Adrienne kicks off the discussion with a great post, including the following question : “why does a whole professional group continue to defend its right to be strategic? No one else seems to think that Product Management is the rightful owner of Product Strategy except Product Management.”

As I write this, there are half a dozen great comments on her post, including some powerful ideas:

  • People don’t want to relinquish power – and “owning strategy” is powerful.  Of course other people want to say that they “own” it.
  • Product management is the business – we run into problems when the role is “tacked on” organizationally and not deeply integrated.
  • There are two distinct roles – strategic planning and tactical support – and both have the same title (product manager), but if they are different people, you have problems.
  • There’s too much for one person to do, but the responsibilities of people sharing the work must overlap, or they will become disconnected.

As Nick points out in the comments – Adrienne’s post is a productive one, not just a rant – since getting a “seat at the table” for strategic decision making is so hard, is it worth doing?

Product Strategy

Product strategy happens.  It may be implicit, but it is probably explicit and intentional.  Product strategy, however, is just a business tactic.  Your company has a strategy, and someone makes the decision that “product” will play a role in that strategy.  The definition of that role constrains what someone else should do with the product, in order to realize the product’s portion of the business strategy.

Most of the product management roles that I’ve seen fall into this model.  There’s a “glass ceiling” for product managers – who are only given freedom to make decisions within this context.  Those product managers are “doers” within these constraints – occasionally allowed to, but generally not encouraged to, and certainly not required to provide recommendations to change the business strategy.

Go Where I Tell You

If the CEO (the actual CEO, not the “CEO of the product”) is the rider, then the product manager is the horse – constrained to “go where I tell you.”  The product manager is watching where he’s running to make sure he steps sure-footedly, looking around to see where the other horses (or wolves) are – basically responsible for the “running.”  The CEO is responsible for knowing where to go, not how to get there.  As long as the product manager doesn’t get the bit in his teeth, the CEO can make sure the horse goes where she wants.

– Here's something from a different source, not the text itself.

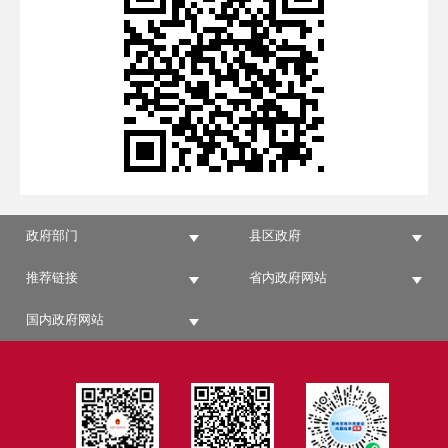
政府部门
县区政府
推荐链接
省内政府网站
国内政府网站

What Does “Strategy” Mean to You?

The problem with words like strategy is that they carry a lot of symbolic baggage.  Wikipedia tells us that a strategy is a “plan of action, designed to achieve a vision.”  The question is one of scope – what level of “vision” are you trying to achieve?  Google’s vision is so big that they don’t really articulate it – instead, they share the philosophy that shapes their vision and guides their actions.  You have to pick one of the products, like Google Wallet, before you get an articulation of vision.

Product management (as a “named entity” in the organization), in the teams that I’ve been a part of, has “owned” the definition of the product strategy that enables the product vision – but not been invited to participate in the business strategy that enables the company’s vision.  That strategy is primarily embodied in a product roadmap that articulates how (and when) the product vision will be achieved.

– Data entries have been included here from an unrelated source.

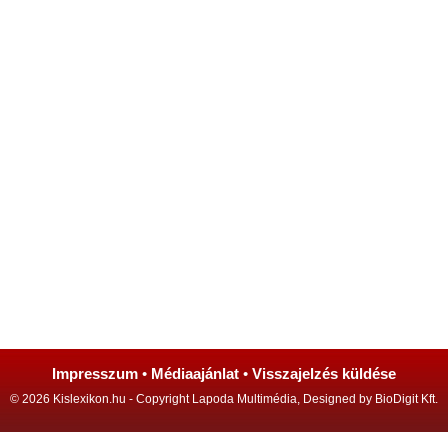
Impresszum
•
Médiaajánlat
•
Visszajelzés küldése
© 2026 Kislexikon.hu - Copyright Lapoda Multimédia, Designed by BioDigit Kft.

The product strategy and vision are components of a portfolio of strategies and visions that collectively make up the business strategy.


Command and Control

The weakness of this old-school command-and-control model is that the commander (CEO) only gets limited inputs from the commanders in the field (product managers).  With this top-down model of decomposition of business strategy into products with specific roles, each product manager has specific responsibilities (take the town), often being expected to succeed with limited context (we’re sweeping around the enemy’s flank, but it is a feint).  The product manager is only providing progress reports and possibly market information back to the overall commander.  The product manager is not tasked with providing recommendations to change the business strategy.

The strength of this approach is that it enables a company to execute their business strategy.

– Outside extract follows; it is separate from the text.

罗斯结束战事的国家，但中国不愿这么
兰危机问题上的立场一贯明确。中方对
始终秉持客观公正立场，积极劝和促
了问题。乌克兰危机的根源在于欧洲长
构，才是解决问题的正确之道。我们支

As product managers, we know there is always “more to be done” – and like the metaphor of boiling the ocean, if one person tries to do everything, they won’t succeed.

In his recent series on product management roles, Rich Mironov calls out that the VP of Product Management is “making sure that the company as a whole is building and shipping and supporting the right products.” Not defining the business strategy, but rather determining which products should be components of that strategy, and what roles those products should have as members of that strategy.

Each product manager is responsible for defining the roadmap for their product, articulating how it will fulfill its role in the comprehensive strategy.

The Eye of the Beholder

Given this definition, is product management still a “strategic” role?  It depends on where you’re standing in the organization.  The CEO probably sees us as horses.  But the teams that are building, testing, and supporting our products are operating on a shorter time horizon, with an even narrower scope.  From that point of view, having a multi-release point of view about the product, and a deep understanding of the market (needed to make the right product decisions) is definitely strategic.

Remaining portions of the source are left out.